Segment Start: Material provided

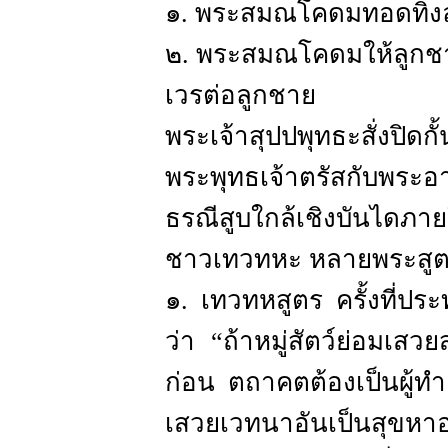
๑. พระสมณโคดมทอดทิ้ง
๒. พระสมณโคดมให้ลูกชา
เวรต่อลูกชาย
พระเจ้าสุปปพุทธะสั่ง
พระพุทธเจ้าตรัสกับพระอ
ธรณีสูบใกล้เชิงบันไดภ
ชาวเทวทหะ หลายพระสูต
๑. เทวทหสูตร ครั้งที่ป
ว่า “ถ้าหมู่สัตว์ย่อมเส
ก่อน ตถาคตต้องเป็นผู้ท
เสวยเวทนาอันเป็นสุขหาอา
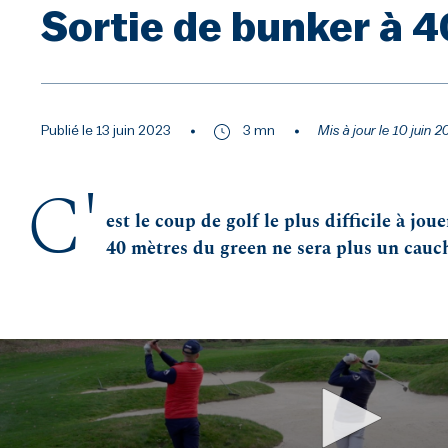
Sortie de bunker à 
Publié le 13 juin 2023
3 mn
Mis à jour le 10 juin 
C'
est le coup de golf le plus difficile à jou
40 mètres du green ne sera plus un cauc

Segment End: Material provided

▶ **Task to carry out**
Take the lines from the one containing "Sortie de bunker à" through the final line of the entries above, and set them down exactly, with nothing added.

▶ **Answer**
Sortie de bunker à 
Publié le 13 juin 2023
3 mn
Mis à jour le 10 juin 
C'
est le coup de golf le plus difficile à jou
40 mètres du green ne sera plus un cauc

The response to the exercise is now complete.